There are multiple outlets and descriptions for library technician and/or assistant jobs. Positions for technicians and assistants are not always classified as “library”; sometimes they are called “administrative” positions. When doing a job search on a website such as try searching with both terms. Archive and museum positions often need similar skill sets as library technicians. The trick is to keep looking, and be open to gaining experience in other organizations.

Associations such as BCLA have a Partnership job board on their website, which has postings not only in BC but globally. Social media is another place to keep an eye on when job searching online. There are groups created on Facebook to share information regarding job postings, and you will also sometimes see job opportunities being tweeted about.

While the internet provides a wealth of places to conduct a job search, don’t discount your local newspaper. My first full time library position was advertised in my town’s paper and on the organization’s website, however I didn’t realize the organization had a library! If the ad hadn’t been mentioned to me by someone in passing, I would have missed the opportunity.

Something to be aware of is the internal versus external postings. When a job posting closes, if there are internal applicants they will be reviewed as potential candidates before external applicants. Don’t be dismayed by this! It might mean that it will take longer for you to hear back about the position. One tip I have about this is to try and get on with an organization in another department or as auxiliary staff; your application is then considered internal.

When writing your cover letter and resume, make sure you discuss all the major points in the job description. Doing this may be the difference between having your application read or not. It is important to not assume people will know what you know (i.e. stating you have your library technician diploma does not necessarily mean you are aware of certain programs). Whenever I get my cover letter and resume ready for a job application, I print the posting off and highlight key points to remind myself to focus on them within my cover letter. I mark the posting up with notes and examples that come to mind while reading it, and then have starting points for when I am ready to write.

When you are writing your application, try to avoid the use of jargon. Specialized language is great, provided everyone knows what it is you are talking about. However if your application is read by Human Resources not Library staff, they might not be familiar with library jargon. Along the same lines is the advice of don’t assume people know what you are talking about. Explain what you mean, and avoid using acronyms.
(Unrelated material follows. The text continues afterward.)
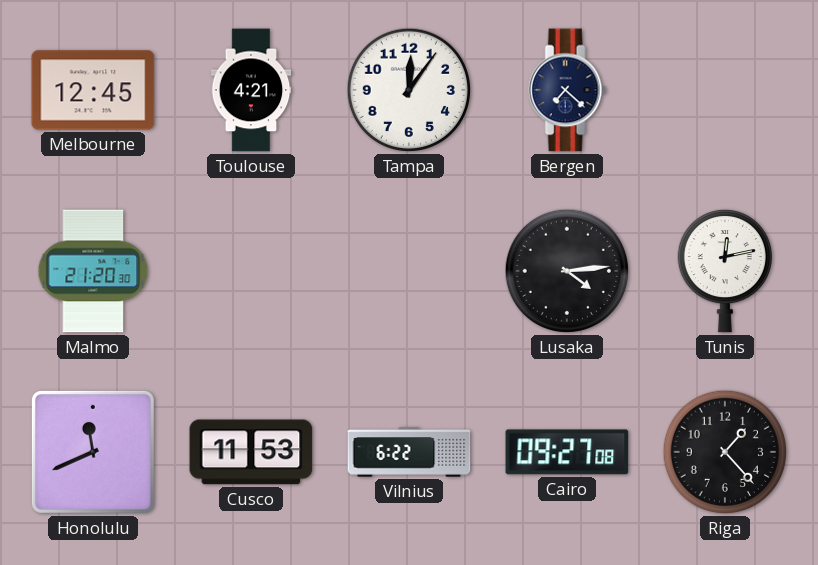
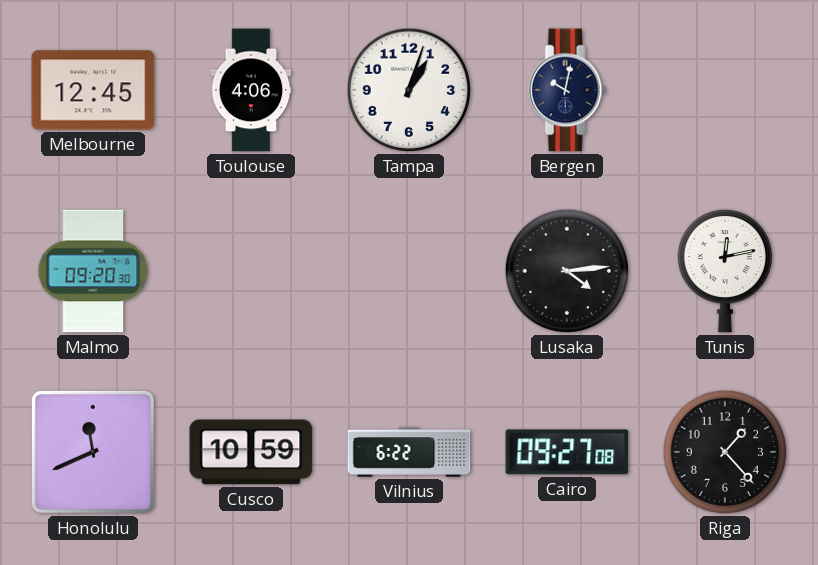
Toulouse: 4:21 -> 4:06
Tampa: 12:06 -> 1:03
Bergen: 7:22 -> 10:02
Malmo: 21:20 -> 09:20
Cusco: 11:53 -> 10:59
Most importantly, be yourself and let your passion and joy for the job shine.


5 thoughts on “Job Searching

  1. Ashley, do you have any specific suggestions for someone looking to get into a university library? I have a feeling that it might not be a realistic goal for a freshly graduated Library Tech. Any thoughts about that? COOPs, volunteering, other training, shelving jobs as a “way in”? Thanks!!!

  2. Hi Dane, thanks for your comment.
    My advice would be to either a) work as a co-op or work experience, or a student position to gain experience (and a reference!) and to b) apply for temp pools as well, regardless of whether or not the position is within the library. This is because you are considered an internal applicant when you apply for the library position.
    And keep trying! It could take a while to get a call back or position in the economy today.

    1. Thanks Ashley! I’m not sure if I’ll get lucky with Langara’s coop program ie. I hear UBC and SFU aren’t big on accepting work experience terms (I suppose due to their unions) but I’ll definitely put forward the suggestion when it comes time to request placements. And the temp pool idea is an excellent one … hadn’t thought of it that way … thanks!!

      1. Hi Dane, maybe private post-secondary libraries would be more likely to accept practicum students? For example, the Art Institute seems to have a library. Good luck!